Crystal Meth Producers Are Polluting Environment
May 29, 2005 · By kaqchikel
Crystal Meth (methamphetamine hydrochloride) has been wreaking havoc among users for sometime. Because it is cheap and widely available, it has become the hard drug of choice among teens. Its spread has become a veritable problem. But now, it is also becoming the problem of environmentalists –whose ranks are populated by a strong youthful contingent.
Police in Alberta say crystal meth producers are polluting ground and water with toxic byproducts.
The charge is in a report released this week by the Criminal Intelligence Service Alberta, an alliance of police agencies that monitors serious crime in the province.
The report says toxic chemicals used in cooking the drug are often dumped with no regard to their negative impact on the environment. (Edmonton Journal, subscription required)

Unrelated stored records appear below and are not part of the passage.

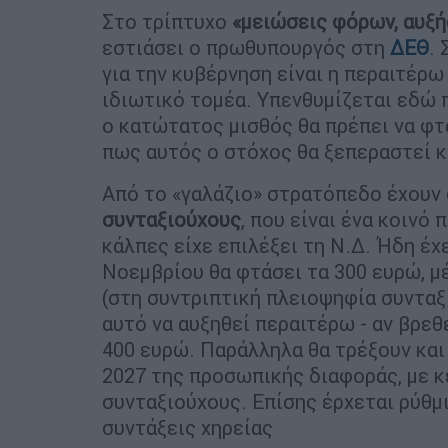
Στο τρίπτυχο
«μειώσεις φόρων, αυξή
εστιάσει ο πρωθυπουργός στη
ΔΕΘ
.
για την κυβέρνηση είναι η περαιτέρ
ιδιωτικό τομέα. Υπενθυμίζεται εδώ 
ο κατώτατος μισθός θα πρέπει να φτ
πως αυτός ο στόχος θα ξεπεραστεί κ
Από το «γαλάζιο» στρατόπεδο έχουν 
συνταξιούχους
, που είναι ένα κοινό
κάλπες είχε επιλέξει τη Ν.Δ. Ήδη έχ
Νοεμβρίου θα φτάσει τα 300 ευρώ, 
(στη συντριπτική πλειοψηφία συνταξ
αυτό να αυξηθεί περαιτέρω - αν βρεθ
400 ευρώ. Παράλληλα θα τρέξουν και
2027 της προσωπικής διαφοράς, με κ
συνταξιούχους. Επίσης έρχεται ρύθμι
συντάξεις χηρείας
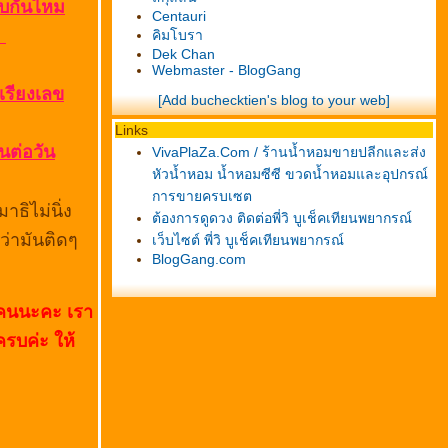
คบกันไหม
Centauri
น
คิมโบรา
Dek Chan
Webmaster - BlogGang
เรียงเลข
[Add buchecktien's blog to your web]
Links
นต่อวัน
VivaPlaZa.Com / ร้านน้ำหอมขายปลีกและส่ง
หัวน้ำหอม น้ำหอมซีซี ขวดน้ำหอมและอุปกรณ์
การขายครบเซต
ธิไม่นิ่ง
ต้องการดูดวง ติดต่อพี่วิ บูเช็คเทียนพยากรณ์
ว่ามันติดๆ
เว็บไซต์ พี่วิ บูเช็คเทียนพยากรณ์
BlogGang.com
ุกคนนะคะ เรา
รบค่ะ ให้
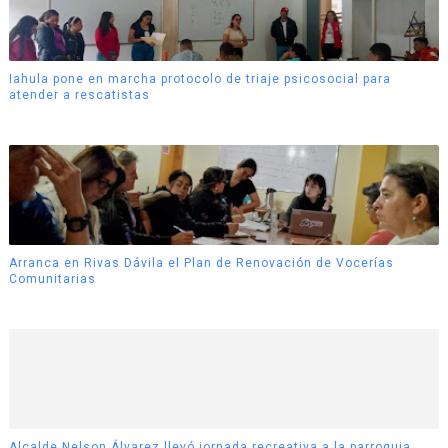
Iahula pone en marcha protocolo de triaje psicosocial para
atender a rescatistas
Arranca en Rivas Dávila el Plan de Renovación de Vocerías
Comunitarias
Alcalde Nelson Álvarez llevó jornada recreativa a la parroquia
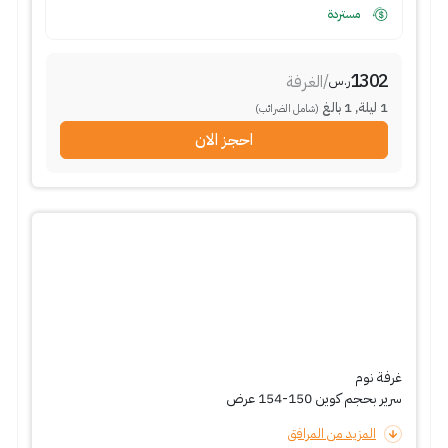
مستردة
1302
/
الغرفة
ر.س
1
ليلة
,
1
بالغ
(شامل الضرائب)
احجز الان
غرفة نوم
سرير بحجم كوين 150-154 عرض
المزيد من المرافق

A CBC report from back in March had already made the connection between Crystal Meth and its environment-polluting by-products. In addition, the same report also shows that Crystal Meth is highly used in the gay community.
In recent years, crystal meth has become the drug of choice in the gay men’s party scene. Like the mainstream use of the drug, this trend spread from west to east - San Francisco to New York and Vancouver to Toronto. At “PNP” parties (shorthand for “party and play” - meaning sex and drugs), crystal meth, known as “tina,” increases energy and reduces sexual inhibition. And the superhuman feeling that often comes with a crystal meth high means the sex is often unprotected.
Since in the present social climate, any potential damage to mother earth will likely be seen as a greater affront than the damage caused to users, families, the social fabric, and rising health costs, there may now be a greater chance to bring people to attack the problem with more seriousness. Users themselves who might be green ideologues will be confronted with a moral dilemma.
I look forward to the time when environmentalists will begin picketing crystal meth manufacturing labs and gay bath houses, calling for a worldwide boycott of the polluting drug.
Cross posted from Civitatensis.


Perhaps the Liberals can just put another box on the Gun Registry form(surly the Labs have guns). It might ask.
Are you properly protecting the environment from your Crystal Meth Lab?
There, problem solved.
Perhaps increased penalties will stop them. Why do we only torture terrorists, and not anti-environment, black-market druggists?
If we legalized crystal meth, we could monitor and regulate the dumping of the production by-products, as we do with any other industry.
Or both!
Here’s an experiment. Try to think of all the bad drugs that people take and that government bans. Now think of all the bad habits we have and that government either tries to ban or tax so heavily to make them unbearingly expensive.
After you’ve added up all those bad drugs and habits, ask yourself whether we’d be more free with government having banned them or by regulating them. Before answering, also ask yourself how many other things government regulates for our “protection.”
Are we more free when government protects us from ourselves by means of banning stuff or by regulating it?
Er… Is that a trick question?
Dunno. Uhh, my drinking water tastes funny.